First, a general outline of how we handle our EC2 farm: we're doing B2B work and have a predictable daily cycle, so we leave one instance running overnight and spawn more to handle additional traffic during US business hours.  This is done with some scheduling rules in Auto Scaling, which mandates having an AMI to launch.  To minimize the time involved in daily startup, we have a "bootstrapping" stage where we start up an Amazon Linux instance, load our app code and config onto it, then bundle it into an AMI that becomes our auto-scaling AMI.

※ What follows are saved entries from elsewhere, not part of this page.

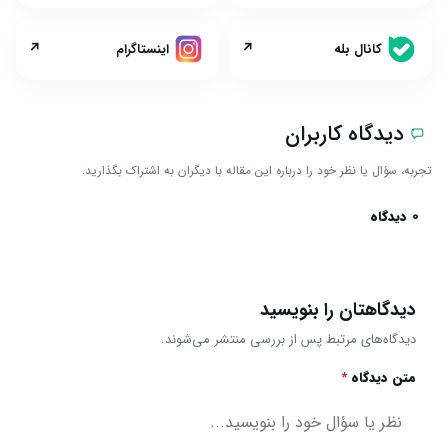
↗
↗
کانال بله
اینستاگرام
دیدگاه کاربران
تجربه، سؤال یا نظر خود را درباره این مقاله با دیگران به اشتراک بگذارید.
0 دیدگاه
دیدگاهتان را بنویسید
دیدگاه‌های مرتبط پس از بررسی منتشر می‌شوند.
متن دیدگاه
*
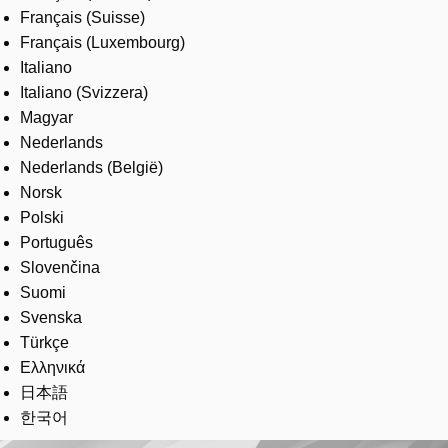
Français (Suisse)
Français (Luxembourg)
Italiano
Italiano (Svizzera)
Magyar
Nederlands
Nederlands (België)
Norsk
Polski
Português
Slovenčina
Suomi
Svenska
Türkçe
Ελληνικά
日本語
한국어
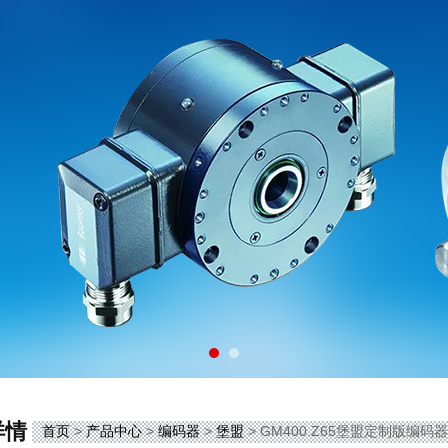
详情
首页
>
产品中心
>
编码器
>
堡盟
> GM400.Z65堡盟定制版编码器G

To allow us to hot-update code at any time, each instance that comes up also connects to a SNS topic to listen for deployment messages.  I may go into more detail on that in the future, but for now, know that this requirement affects the design because an instance of our AMI needs to register itself with SNS when Auto Scaling launches it.  Prior to that point, it doesn't know the address to register with SNS.

A Review of the Old Way

There existed an S3 bucket with a public first-stage boot script.  This script was initially launched by cloud-init and used the credentials from an IAM Role to access the private second-stage scripts on S3.  stage2 code could then have private credentials embedded, and was laid out as a script-runner and a tarball containing scripts to run.  There was also support for using tags to specify an alternate tarball in the bucket, for testing new stage2 scripts without disturbing the existing default set.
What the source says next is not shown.